Write out again only the lines running from the one that contains "TV, Radio & Podcasts" to the end of the records below, including both the first and the last.

_ _ _ _ _ _ _

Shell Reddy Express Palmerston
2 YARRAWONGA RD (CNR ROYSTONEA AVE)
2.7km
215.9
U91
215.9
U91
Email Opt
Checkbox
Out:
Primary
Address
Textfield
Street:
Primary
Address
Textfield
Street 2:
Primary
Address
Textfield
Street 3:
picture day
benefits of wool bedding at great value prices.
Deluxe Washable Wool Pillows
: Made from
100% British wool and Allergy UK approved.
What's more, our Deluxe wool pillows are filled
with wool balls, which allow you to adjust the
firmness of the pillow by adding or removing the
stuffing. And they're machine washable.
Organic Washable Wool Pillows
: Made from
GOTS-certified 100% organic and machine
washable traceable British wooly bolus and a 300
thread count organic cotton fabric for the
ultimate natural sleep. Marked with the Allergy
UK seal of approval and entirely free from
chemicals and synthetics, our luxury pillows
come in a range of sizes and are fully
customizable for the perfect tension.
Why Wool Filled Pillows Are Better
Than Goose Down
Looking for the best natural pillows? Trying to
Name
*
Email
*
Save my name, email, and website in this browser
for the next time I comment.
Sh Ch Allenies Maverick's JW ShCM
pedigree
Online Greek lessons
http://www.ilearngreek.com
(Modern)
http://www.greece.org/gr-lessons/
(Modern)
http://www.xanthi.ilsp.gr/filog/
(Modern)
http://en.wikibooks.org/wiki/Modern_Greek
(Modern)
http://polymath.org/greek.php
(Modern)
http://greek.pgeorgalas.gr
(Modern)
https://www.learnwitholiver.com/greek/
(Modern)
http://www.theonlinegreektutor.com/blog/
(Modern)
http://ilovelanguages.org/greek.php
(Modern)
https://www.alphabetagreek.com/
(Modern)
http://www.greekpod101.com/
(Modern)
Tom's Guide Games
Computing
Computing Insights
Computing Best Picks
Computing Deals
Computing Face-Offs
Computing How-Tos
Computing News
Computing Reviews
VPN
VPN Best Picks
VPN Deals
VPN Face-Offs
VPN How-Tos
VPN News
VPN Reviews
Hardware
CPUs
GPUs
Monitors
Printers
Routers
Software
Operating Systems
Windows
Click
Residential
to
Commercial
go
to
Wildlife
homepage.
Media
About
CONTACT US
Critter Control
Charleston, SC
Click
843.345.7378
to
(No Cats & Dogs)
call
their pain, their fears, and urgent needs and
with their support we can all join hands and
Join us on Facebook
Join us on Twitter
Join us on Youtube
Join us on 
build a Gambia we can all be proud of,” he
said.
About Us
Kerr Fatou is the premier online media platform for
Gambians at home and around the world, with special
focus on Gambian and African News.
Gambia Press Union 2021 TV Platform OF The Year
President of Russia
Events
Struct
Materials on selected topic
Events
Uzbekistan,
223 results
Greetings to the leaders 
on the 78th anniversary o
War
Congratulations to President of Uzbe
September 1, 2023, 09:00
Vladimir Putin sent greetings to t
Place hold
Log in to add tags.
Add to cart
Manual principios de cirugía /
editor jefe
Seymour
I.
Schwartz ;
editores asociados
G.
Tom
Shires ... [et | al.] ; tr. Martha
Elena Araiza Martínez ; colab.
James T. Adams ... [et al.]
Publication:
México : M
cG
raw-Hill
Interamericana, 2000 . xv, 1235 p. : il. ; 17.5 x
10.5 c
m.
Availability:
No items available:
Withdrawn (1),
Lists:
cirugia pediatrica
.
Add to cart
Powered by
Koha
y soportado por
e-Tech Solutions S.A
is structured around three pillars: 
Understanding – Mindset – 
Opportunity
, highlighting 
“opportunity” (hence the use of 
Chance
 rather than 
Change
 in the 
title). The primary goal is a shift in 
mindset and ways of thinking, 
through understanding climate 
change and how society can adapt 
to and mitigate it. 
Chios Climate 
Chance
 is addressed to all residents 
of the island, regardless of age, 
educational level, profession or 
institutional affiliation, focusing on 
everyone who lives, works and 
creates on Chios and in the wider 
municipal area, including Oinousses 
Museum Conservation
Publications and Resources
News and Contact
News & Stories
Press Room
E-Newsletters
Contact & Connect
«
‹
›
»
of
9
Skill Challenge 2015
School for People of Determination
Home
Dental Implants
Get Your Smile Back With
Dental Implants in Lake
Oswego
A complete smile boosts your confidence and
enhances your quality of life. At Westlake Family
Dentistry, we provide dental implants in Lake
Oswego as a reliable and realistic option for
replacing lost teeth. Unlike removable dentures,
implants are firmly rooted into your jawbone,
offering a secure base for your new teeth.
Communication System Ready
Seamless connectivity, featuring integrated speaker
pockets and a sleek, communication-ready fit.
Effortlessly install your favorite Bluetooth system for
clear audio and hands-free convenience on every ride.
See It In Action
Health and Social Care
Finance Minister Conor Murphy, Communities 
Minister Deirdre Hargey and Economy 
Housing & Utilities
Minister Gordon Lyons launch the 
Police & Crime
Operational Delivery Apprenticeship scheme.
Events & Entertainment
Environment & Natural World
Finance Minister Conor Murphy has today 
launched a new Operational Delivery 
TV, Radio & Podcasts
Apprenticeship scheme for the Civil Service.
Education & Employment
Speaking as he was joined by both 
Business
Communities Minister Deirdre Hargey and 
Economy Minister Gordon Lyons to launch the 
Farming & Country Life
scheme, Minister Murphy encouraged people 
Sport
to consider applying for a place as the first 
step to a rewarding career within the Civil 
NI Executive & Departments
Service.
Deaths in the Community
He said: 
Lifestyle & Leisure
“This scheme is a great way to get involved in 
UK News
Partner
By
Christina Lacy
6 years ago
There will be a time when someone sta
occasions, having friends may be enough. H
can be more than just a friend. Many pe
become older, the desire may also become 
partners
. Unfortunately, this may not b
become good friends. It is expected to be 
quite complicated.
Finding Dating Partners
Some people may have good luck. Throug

_ _ _ _ _ _ _

**Expected output:**
TV, Radio & Podcasts
Apprenticeship scheme for the Civil Service.
Education & Employment
Speaking as he was joined by both 
Business
Communities Minister Deirdre Hargey and 
Economy Minister Gordon Lyons to launch the 
Farming & Country Life
scheme, Minister Murphy encouraged people 
Sport
to consider applying for a place as the first 
step to a rewarding career within the Civil 
NI Executive & Departments
Service.
Deaths in the Community
He said: 
Lifestyle & Leisure
“This scheme is a great way to get involved in 
UK News
Partner
By
Christina Lacy
6 years ago
There will be a time when someone sta
occasions, having friends may be enough. H
can be more than just a friend. Many pe
become older, the desire may also become 
partners
. Unfortunately, this may not b
become good friends. It is expected to be 
quite complicated.
Finding Dating Partners
Some people may have good luck. Throug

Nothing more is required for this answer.